The US-led war in Iraq and Saddam’s Arab legacy
Many Arabs saw Saddam Hussein as a strongman who stood up to the West, but most Iraqis despised his brutal authoritarianism.
In the eyes of many Arabs, Saddam Hussein, the former dictator of Iraq, was a true leader who stood up to Western imperialism, the Israeli occupation of Palestine and foreign intervention in the region.
But for most Iraqis, Saddam was a tyrant whose 25-year reign from 1979 to 2003 was marked by brutal authoritarianism, repression and injustices, especially among the country’s Shia and Kurdish communities.

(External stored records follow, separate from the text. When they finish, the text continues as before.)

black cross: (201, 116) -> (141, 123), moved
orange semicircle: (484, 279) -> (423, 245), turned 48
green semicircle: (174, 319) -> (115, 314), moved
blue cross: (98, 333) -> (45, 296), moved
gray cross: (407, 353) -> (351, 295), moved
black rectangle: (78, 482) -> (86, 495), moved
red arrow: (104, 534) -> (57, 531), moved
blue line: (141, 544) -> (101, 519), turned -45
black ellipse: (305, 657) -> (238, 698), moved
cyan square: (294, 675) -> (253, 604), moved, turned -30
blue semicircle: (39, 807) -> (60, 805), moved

Twenty years after the 2003 United States-led invasion of Iraq which, in former US President George W Bush’s words, aimed to “free Iraqi people” of their ruler’s oppression, Saddam’s memory remains divisive and polarising. But to many, the economic and political chaos unleashed by the invasion lionised Saddam and his legacy more than ever.

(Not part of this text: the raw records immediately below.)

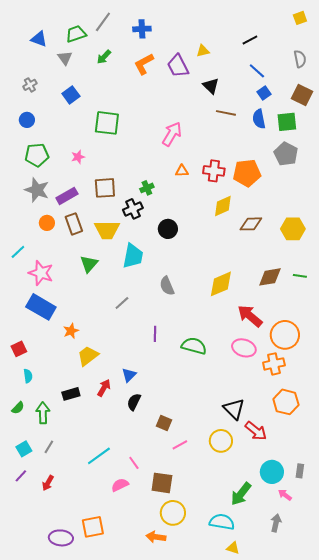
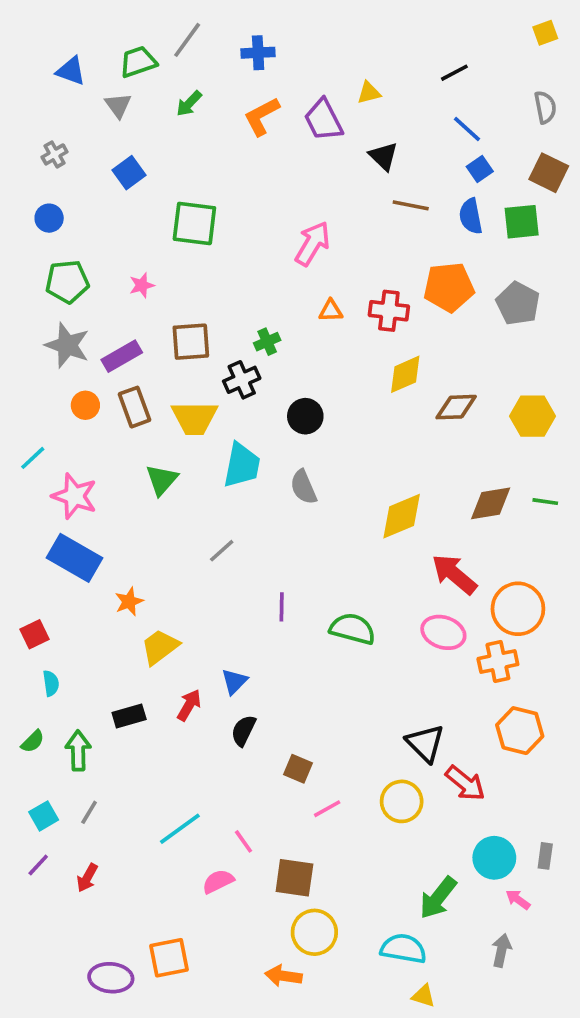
gray pentagon: (286, 154) -> (518, 303), moved
orange pentagon: (247, 173) -> (449, 287), moved
gray semicircle: (167, 286) -> (303, 487), moved

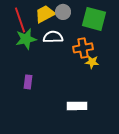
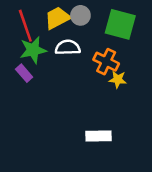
orange cross: (83, 48) -> (106, 62), turned 36
purple rectangle: (28, 82) -> (24, 73), moved, turned -48

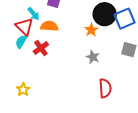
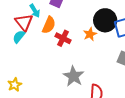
orange semicircle: (49, 26) -> (49, 25), turned 102
red cross: (41, 48) -> (63, 38), moved, turned -35
gray star: (93, 57) -> (74, 76), moved, size x1.5

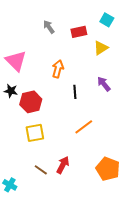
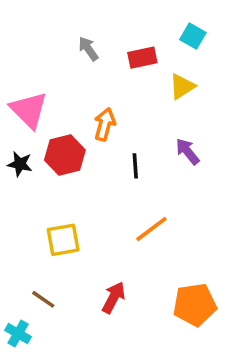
red hexagon: (31, 102) -> (65, 155), moved
orange pentagon: (108, 169) -> (195, 305), turned -30
brown line: (41, 170) -> (43, 299), moved

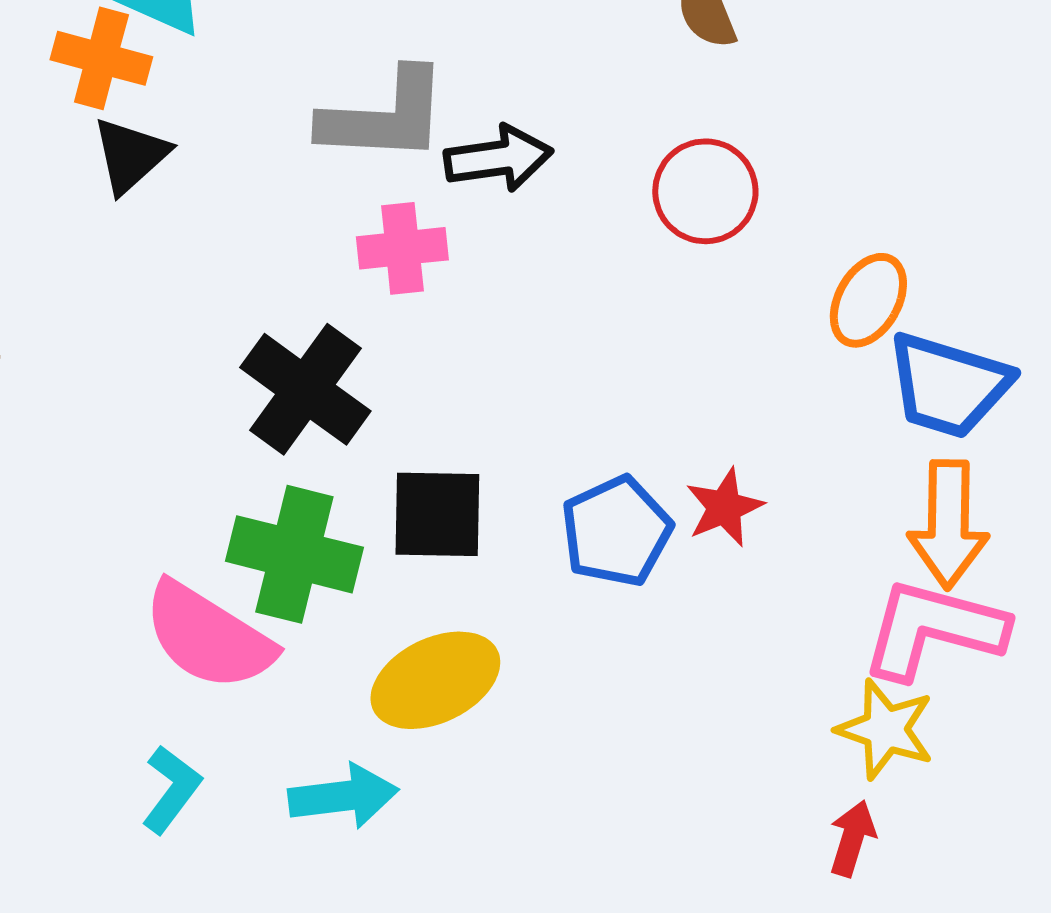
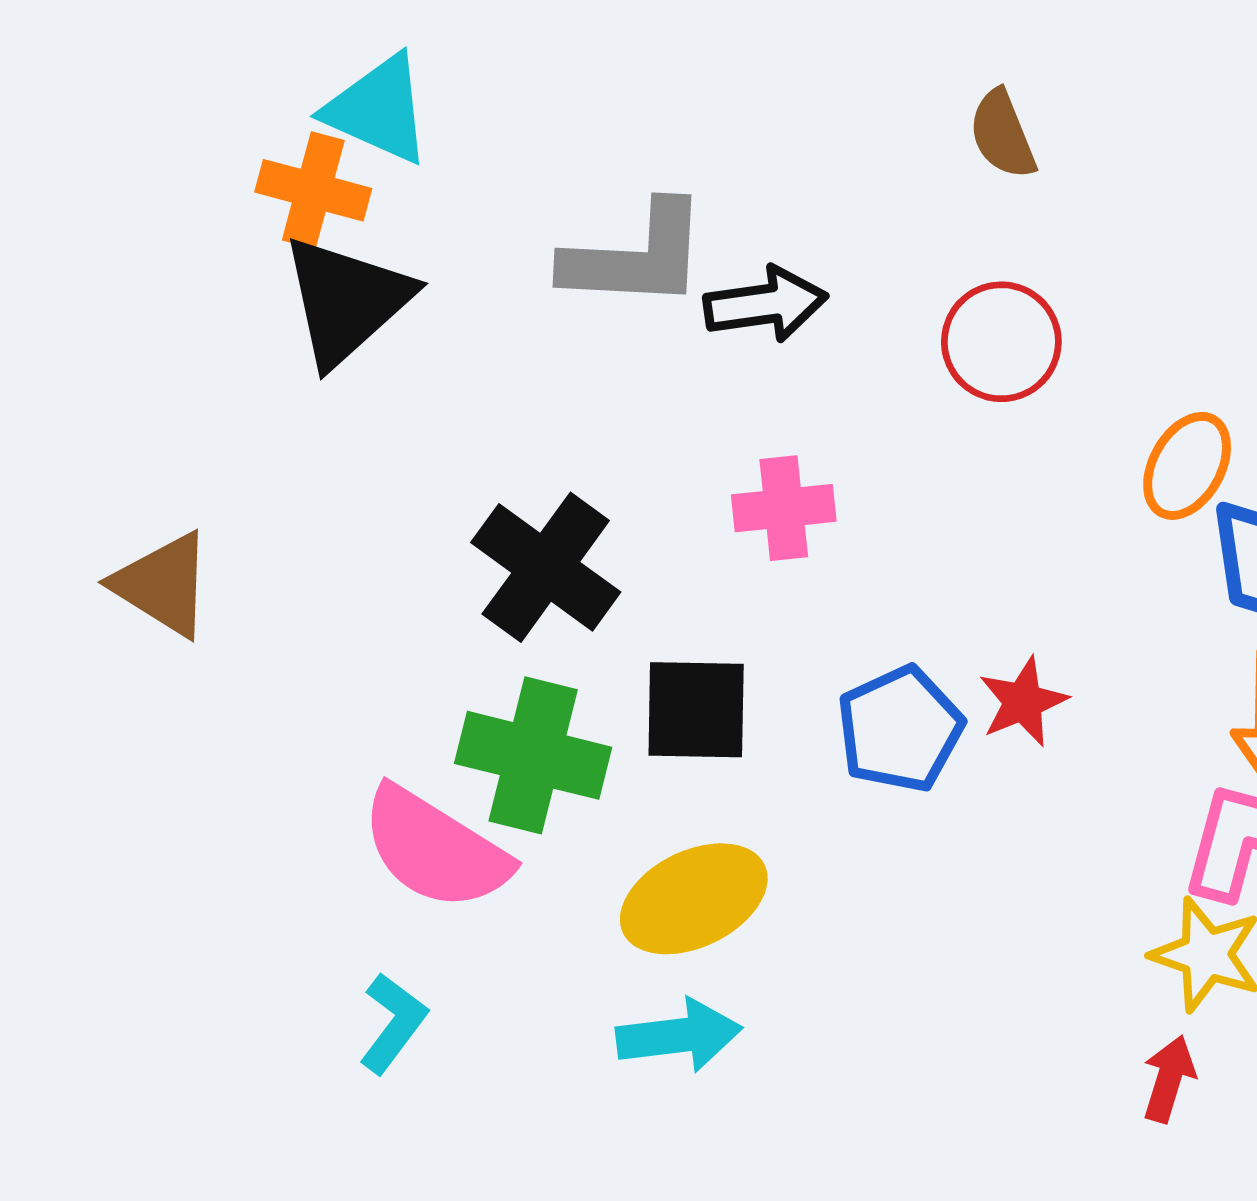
black triangle: (130, 155) -> (346, 301), size x1.5
pink cross: (402, 248) -> (784, 508), moved
cyan arrow: (343, 796) -> (679, 1036), moved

“Saddam embodied the image of the strongman who stood up to the US, Israel, and Iran – all the traditional ‘baddies’ in the [regional] narrative,” said Fanar Haddad, an expert on Iraq and assistant professor at the University of Copenhagen.

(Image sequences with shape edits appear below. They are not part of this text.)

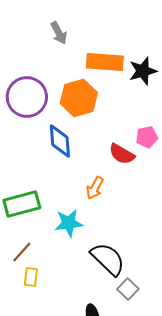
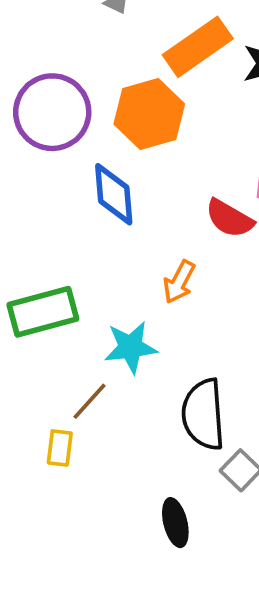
orange rectangle: (105, 62) -> (198, 47), turned -39
brown line: (22, 252) -> (90, 401), moved
black semicircle: (108, 259) -> (203, 414), turned -138

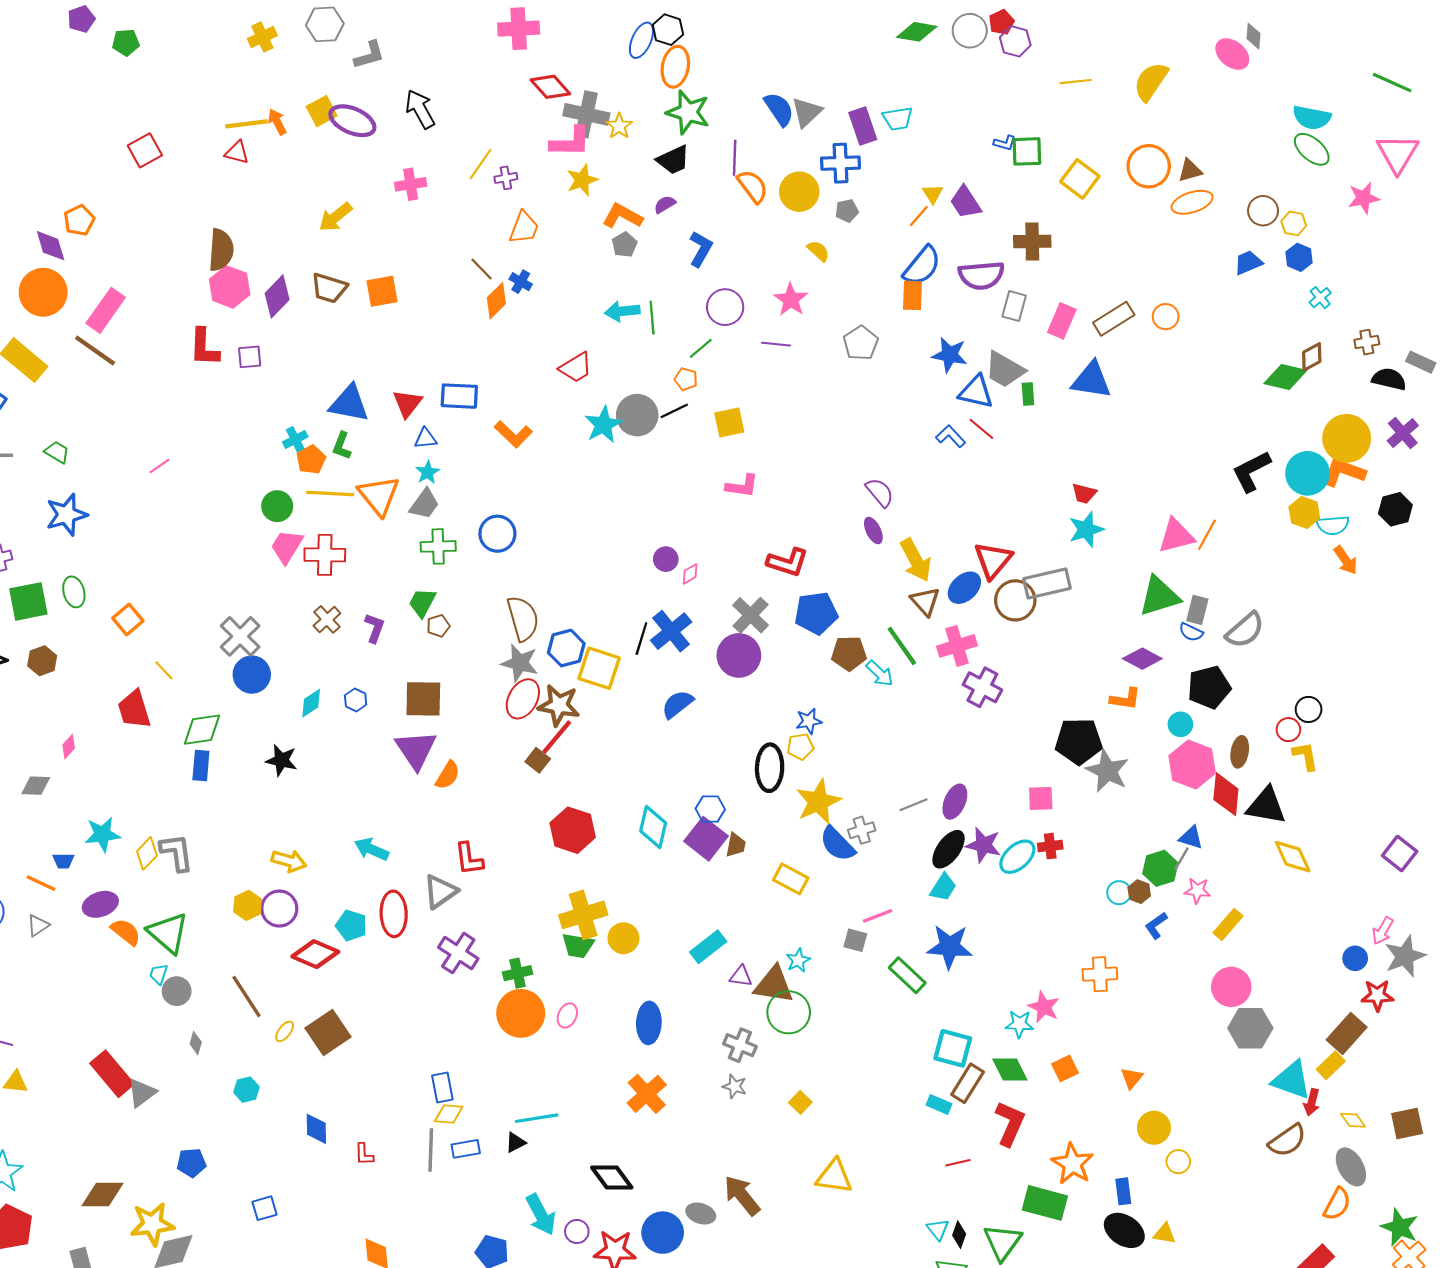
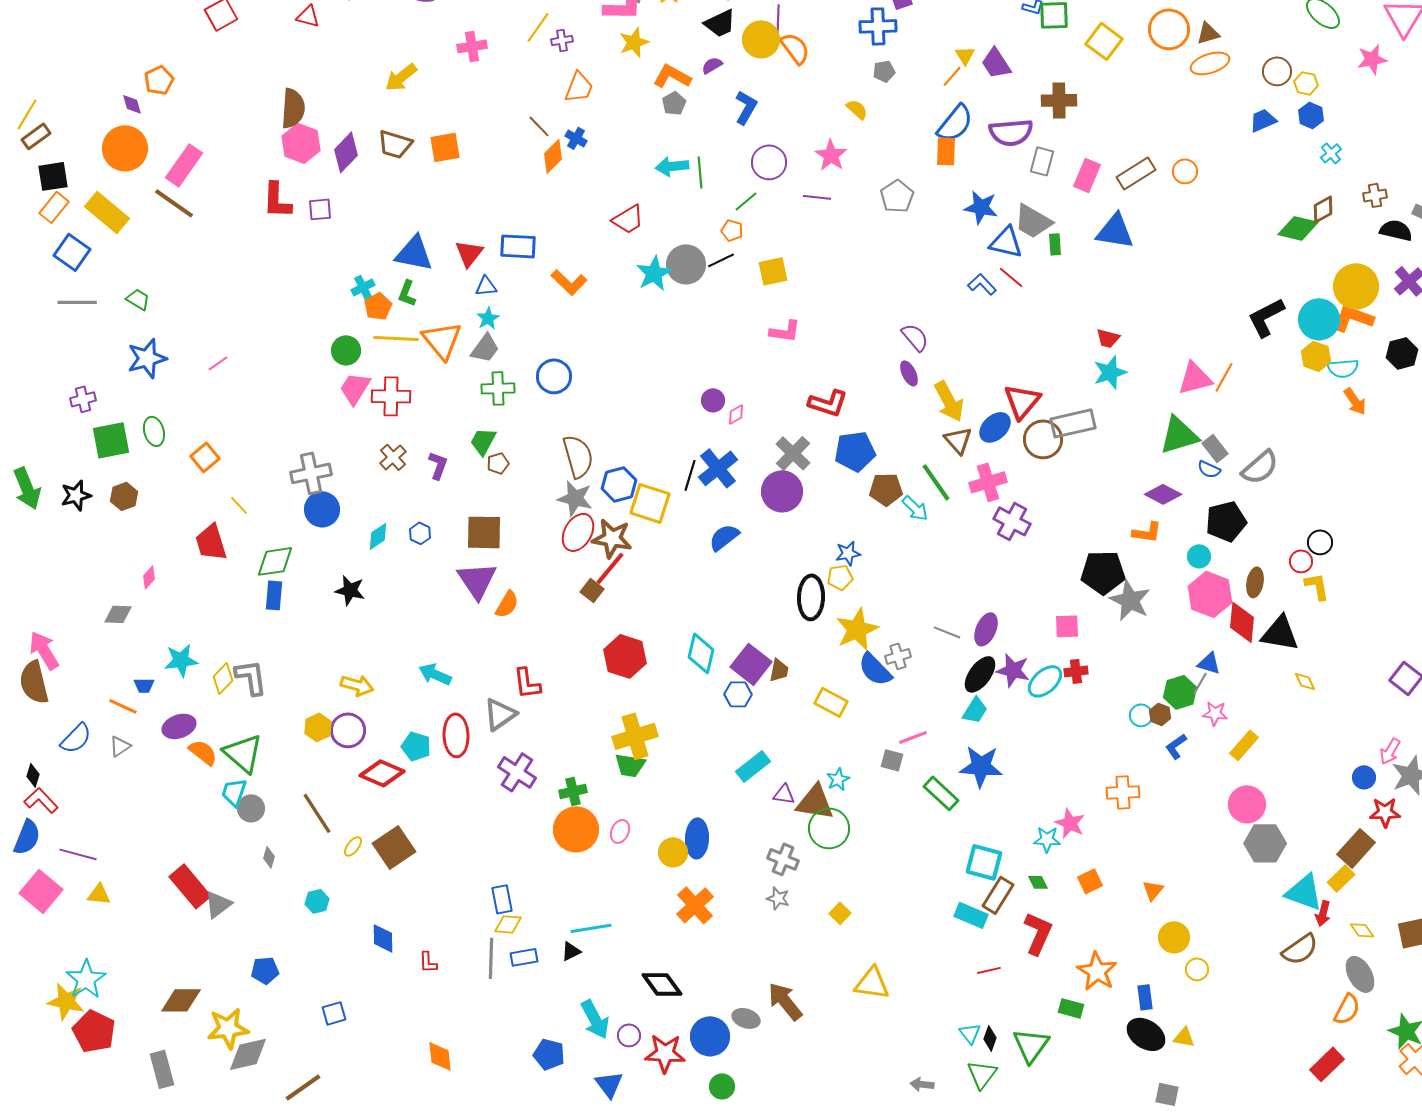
yellow circle: (799, 192) -> (761, 39), moved
purple diamond: (51, 246) -> (132, 104), size x0.7
pink line: (160, 466) -> (218, 363), moved
gray rectangle: (1197, 610) -> (1215, 448), turned -52
gray cross: (240, 636) -> (311, 473), turned 33
gray line: (914, 805) -> (947, 632), turned 44
blue hexagon: (710, 809) -> (738, 694), moved
yellow diamond: (1293, 857) -> (1305, 681), size x0.6
yellow circle: (623, 938) -> (673, 852), moved
cyan trapezoid: (159, 974) -> (234, 792), size x1.4
green diamond: (1010, 1069) -> (1038, 882), size x0.6
cyan rectangle: (939, 1104) -> (971, 915), size x1.4
green rectangle: (1045, 1203) -> (1071, 1008), size x0.6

“This narrative deepened after the 2003 invasion as a way to be against the occupation and order that emerged. The fetishisation of Saddam was a backlash against what happened,” he told Al Jazeera.
The Palestinian cause
Before Saddam came to power in 1979, the Baath regime he was part of espoused anti-imperialist and anti-colonialist rhetoric, called for the unification of Arab countries, and nationalised Iraqi oil by taking over foreign-held shares in the early 1970s.
It also brandished the foreign policy of a regional power as it tried to diversify Iraq’s economy and develop its educational system, infrastructure and social services.
In 1969, the Iraqi-led Baath party founded the Arab Liberation Front, a small Palestinian political party that came to be headed by Saddam and join the Palestine Liberation Organization (PLO). The party espoused a pan-Arab ideology which believed the Israeli-Palestinian conflict was not a particularly Palestinian issue, but rather an Arab one that Iraq must fight for.
When Saddam became president, it was not a surprise that many Arabs supported the persona he portrayed as their defender and, especially, a champion of the Palestinian cause.
In the early hours of January 18, 1991, Saddam launched several Scud missiles towards Israel – a defining moment for Saddam’s image. The Iraqi attacks, three of which landed in Tel Aviv, came a day after Bush unleashed an assault on Baghdad over its invasion of Kuwait.“Saddam stood up for us when no Arab leader did,” said Manal Mustafa from Jerusalem, referring to the attacks. The 72-year-old said she would always remember him for that.